Elon Musk has been known for sharing a strange blend of memes and viable SpaceX or Tesla information on Twitter, including bold past opinions on the autonomous vehicle world’s radar versus vision debate. And in a new update, the Tesla CEO tweeted that it’s “better to double down on vision than do sensor fusion,” furthering his support for doing away with radar.
On Monday, Facebook software engineer Tristan Rice (@rice_fry), based in Seattle, Washington, broke down in-depth how Tesla plans to replace radar in recent firmware updates, including information on Tesla’s new neural network, based on a Recurrent Neural Network (RNN), which includes distance, velocity, and acceleration information, as newly-added binary outputs in Tesla’s Autopilot and Full Self-Driving (FSD) systems.
We recently got some insight into how Tesla is going to replace radar in the recent firmware updates + some nifty ML model techniques
— Tristan (@rice_fry) April 12, 2021
“We recently got some insight into how Tesla is going to replace radar in the recent firmware updates + some nifty ML model techniques,” said Tristan, in a series of tweets on Monday.
“From the binaries we can see that they’ve added velocity and acceleration outputs. These predictions in addition to the existing xyz outputs give much of the same information that radar traditionally provides (distance + velocity + acceleration),” added Rice.

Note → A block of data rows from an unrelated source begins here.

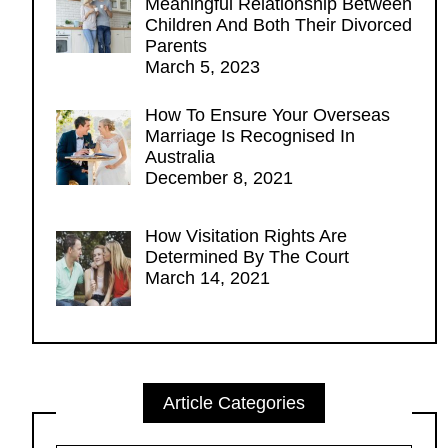
Meaningful Relationship Between
Children And Both Their Divorced
Parents
March 5, 2023
How To Ensure Your Overseas
Marriage Is Recognised In
Australia
December 8, 2021
How Visitation Rights Are
Determined By The Court
March 14, 2021
Article Categories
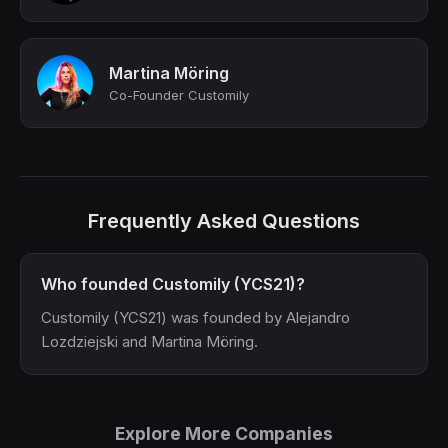
Martina Möring
Co-Founder Customily
Frequently Asked Questions
Who founded Customily (YCS21)?
Customily (YCS21) was founded by Alejandro
Lozdziejski and Martina Möring.
Explore More Companies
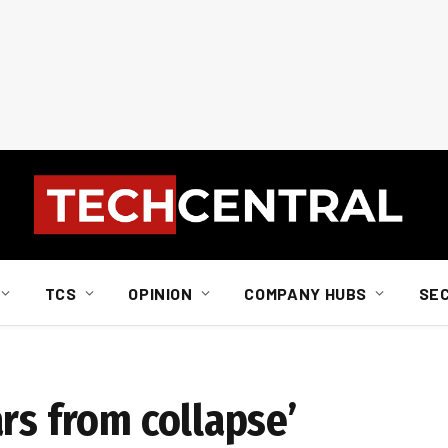
TCS
OPINION
COMPANY HUBS
SE
rs from collapse’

“For autosteer on city streets, you need to know the velocity and acceleration of cars in all directions but radar is only pointing forward. If it’s accurate enough to make a left turn, radar is probably unnecessary for the most part,” wrote the Facebook software engineer.

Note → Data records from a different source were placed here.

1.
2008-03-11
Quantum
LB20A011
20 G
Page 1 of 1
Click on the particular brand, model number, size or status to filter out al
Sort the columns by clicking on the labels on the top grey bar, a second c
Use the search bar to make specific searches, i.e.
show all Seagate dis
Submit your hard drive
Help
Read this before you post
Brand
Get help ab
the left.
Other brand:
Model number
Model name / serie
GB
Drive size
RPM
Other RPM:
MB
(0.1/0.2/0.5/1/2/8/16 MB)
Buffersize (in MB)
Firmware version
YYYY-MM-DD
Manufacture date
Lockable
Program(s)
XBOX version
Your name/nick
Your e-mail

Rice says Tesla’s neural network can’t figure out velocity and acceleration from static images. “They’ve recently switched to something that appears to be styled on a Recurrent Neural Network,” he noted.
“Net structure is unknown (LSTM? [long short-term memory]) but they’re providing the net with a queue of the 15 most recent hidden states. Seems quite a bit easier to train than normal RNNs which need to learn to encode historical data and can have issues like vanishing gradients for longer time windows,” wrote Rice.
“The velocity and acceleration predictions is new, by giving the last 15 frames (~1s) of data I’d expect you can train a highly accurate net to predict velocity + acceleration based off of the learned time series,” detailed Tristan.
“They’ve already been using these queue-based RNNs with the normal position nets for a few months presumably to improve stability of the predictions,” explains Rice, noting, “This matches with the recent public statements from Tesla about new models training on video instead of static images.
“To evaluate the performance compared to radar, I bet Tesla has run some feature importance techniques on the models and radar importance has probably dropped quite a bit with the new nets. See tools like https://captum.ai for more info,” added Rice.
The software engineer still thinks radar will remain, saying, “I still think that radar is going to stick around for quite a while for highway usage since the current camera performance in rain and snow isn’t great.”
He says “[Navigate on Autopilot] often disables in mild rain. City streets might behave better since the relative rain speed is lower.”
“One other nifty trick they’ve recently added is a task to rectify the images before feeding them into the neural nets,” Rice went on to explains. “This is common in classical CV applications so surprised it only popped up in the last couple of months.”
“This makes a lot of sense since it means that the nets don’t need to learn the lens distortion. It also likely makes it a lot easier for the nets to correlate objects across multiple cameras since the movement is now much more linear,” said Rice.
For more background on LSTMs (Long Short-Term Memory) see https://t.co/oenyFFupPv
They're tricky to train because they need to encode history which is fed into future runs. The more times you pass the state, the more the earlier frames is diluted hence "vanishing gradients".
— Tristan (@rice_fry) April 12, 2021
Tristan previously detailed what Tesla insurance knows while you’re driving based on telemetry data last week, for those concerned about what the company knows about past driving records and more.
The news also comes following Musk’s claims that Tesla’s FSD beta version 9.0 will have “pure vision, no radar,” also including that the update is almost ready.
In a follow-up to Saturday’s tweet, Musk wrote, “Sensors are a bitstream and cameras have several orders of magnitude more bits/sec than radar (or lidar).”
Musk continued, “Radar must meaningfully increase signal/noise of bitstream to be worth complexity of integrating it. As vision processing gets better, it just leaves radar far behind.”
Sensors are a bitstream and cameras have several orders of magnitude more bits/sec than radar (or lidar).
Radar must meaningfully increase signal/noise of bitstream to be worth complexity of integrating it.
As vision processing gets better, it just leaves radar far behind.
— Elon Musk (@elonmusk) April 10, 2021
Tesla’s neural network continues to get smarter and smarter, thanks to the massive amounts of data available from owner vehicles. It’s one of the major advantages Tesla has over competitors when it comes to Autopilot and Full Self-Driving, with the full picture still yet to be seen, albeit FSD beta testers are already demonstrating what’s possible.